• [Exercise] Find every line in the records that holds the string "kurashiki". Copy each one.

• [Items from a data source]
::::::

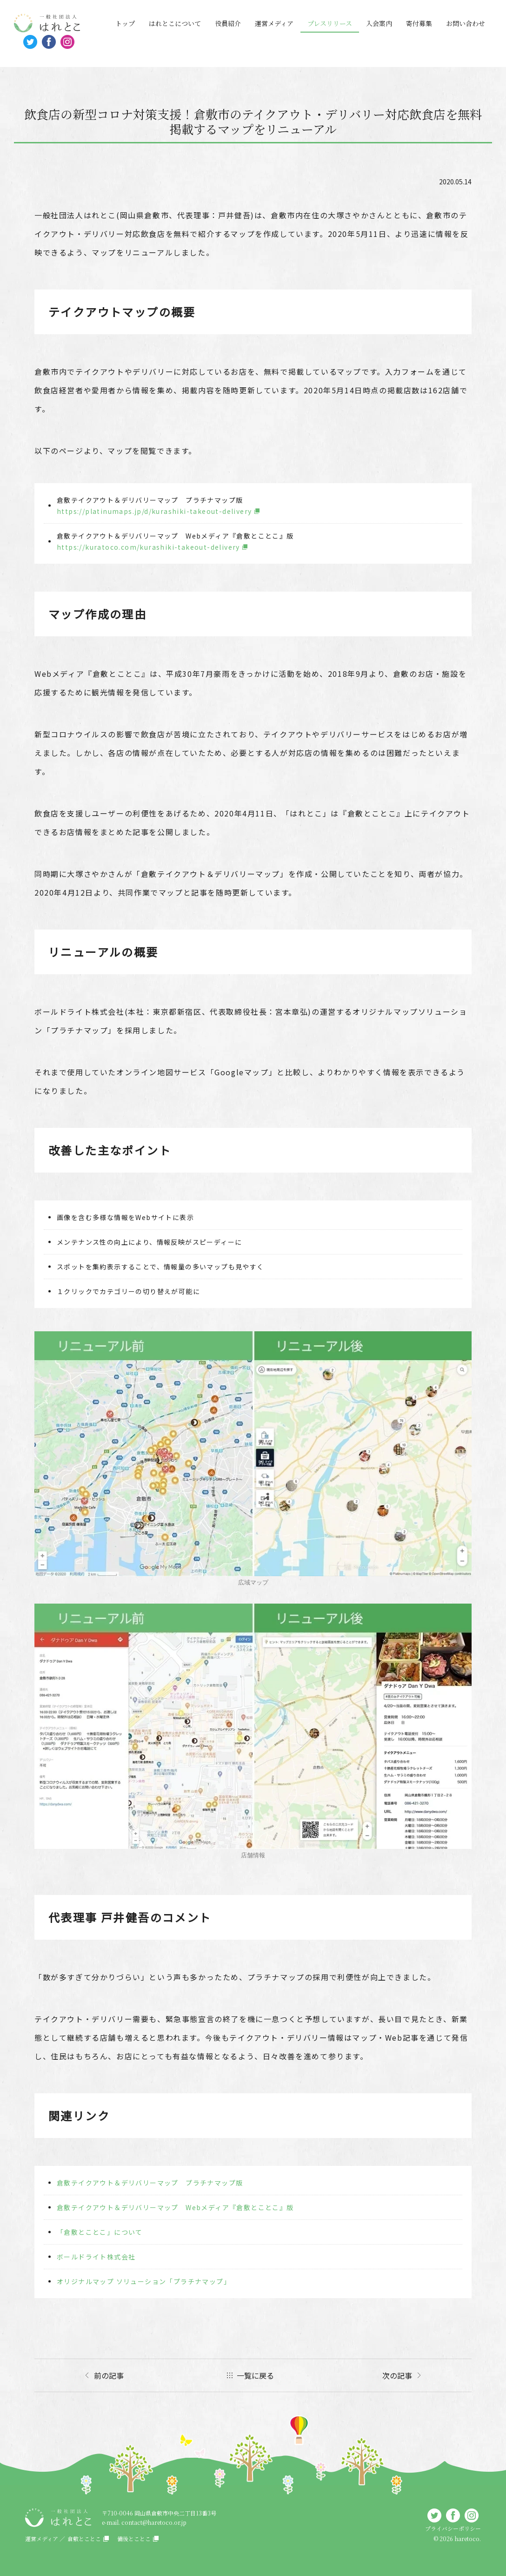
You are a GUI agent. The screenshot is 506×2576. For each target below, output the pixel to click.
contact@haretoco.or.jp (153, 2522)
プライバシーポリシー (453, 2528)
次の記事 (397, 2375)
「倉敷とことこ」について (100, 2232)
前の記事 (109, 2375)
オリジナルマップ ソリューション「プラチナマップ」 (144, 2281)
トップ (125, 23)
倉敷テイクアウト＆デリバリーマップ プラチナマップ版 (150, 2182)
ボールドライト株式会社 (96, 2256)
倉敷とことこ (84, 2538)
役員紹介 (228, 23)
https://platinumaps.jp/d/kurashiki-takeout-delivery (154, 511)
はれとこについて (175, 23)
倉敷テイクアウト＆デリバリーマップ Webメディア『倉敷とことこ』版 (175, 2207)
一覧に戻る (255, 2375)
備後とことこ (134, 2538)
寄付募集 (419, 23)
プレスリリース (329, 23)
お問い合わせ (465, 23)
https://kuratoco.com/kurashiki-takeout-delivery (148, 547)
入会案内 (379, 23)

::::::

• [Output for this exercise]
https://platinumaps.jp/d/kurashiki-takeout-delivery (154, 511)
https://kuratoco.com/kurashiki-takeout-delivery (148, 547)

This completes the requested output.